The Deeper Crisis Behind the Afghan Rout

walter_russell_mead
walter_russell_mead
Ravenel B. Curry III Distinguished Fellow in Strategy and Statesmanship
U.S. President Joe Biden gestures as delivers remarks on the U.S. military’s ongoing evacuation efforts in Afghanistan from the East Room of the White House on August 20, 2021 in Washington, DC (Photo by Anna Moneymaker/Getty Images)
Caption
U.S. President Joe Biden gestures as delivers remarks on the U.S. military’s ongoing evacuation efforts in Afghanistan from the East Room of the White House on August 20, 2021 in Washington, DC (Photo by Anna Moneymaker/Getty Images)

The good news for the Biden administration is that the latest NBC News poll reports 25% approval of President Biden’s handling of the situation in Afghanistan. Foreign support is even harder to find. North Atlantic Treaty Organization allies are horrified, and Greece completed a border wall to keep out the expected flood of refugees. Arab countries are worried, India and Israel depressed. China and Russia are scornful.

This isn’t a conventional credibility crisis of the kind President Obama faced when he backed down from his Syrian red line. America has demonstrated its commitment to Afghanistan for 20 years and had no treaty obligation to defend the former Afghan government. A competently executed withdrawal could have enhanced American credibility among some Pacific allies, especially if it was accompanied by clear steps to build up U.S. forces in East Asia.

The Afghan debacle doesn’t create a crisis of belief in American military credibility. Informed global observers don’t doubt our willingness to strike back if attacked. The debacle feeds something much more serious and harder to fix: the belief that the U.S. cannot develop—and stick to—policies that work.

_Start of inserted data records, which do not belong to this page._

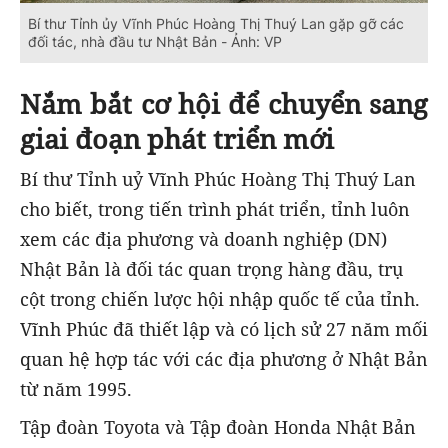
Bí thư Tỉnh ủy Vĩnh Phúc Hoàng Thị Thuý Lan gặp gỡ các
đối tác, nhà đầu tư Nhật Bản - Ảnh: VP
Nắm bắt cơ hội để chuyển sang
giai đoạn phát triển mới
Bí thư Tỉnh uỷ Vĩnh Phúc Hoàng Thị Thuý Lan
cho biết, trong tiến trình phát triển, tỉnh luôn
xem các địa phương và doanh nghiệp (DN)
Nhật Bản là đối tác quan trọng hàng đầu, trụ
cột trong chiến lược hội nhập quốc tế của tỉnh.
Vĩnh Phúc đã thiết lập và có lịch sử 27 năm mối
quan hệ hợp tác với các địa phương ở Nhật Bản
từ năm 1995.
Tập đoàn Toyota và Tập đoàn Honda Nhật Bản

Neither allies nor adversaries expected perfection in Afghanistan. Mr. Biden was right to say that the end of a war is inevitably going to involve a certain amount of chaos, and world leaders likely didn’t anticipate a seamless transition. They did, however, expect that after two decades of intimate cooperation with Afghan political and military forces, the U.S. wouldn’t be blindsided by a national collapse. They didn’t think Washington would stumble into a massive and messy evacuation crisis without a shadow of a plan. They didn’t expect the Biden team to have to beg the Taliban to help get Americans out.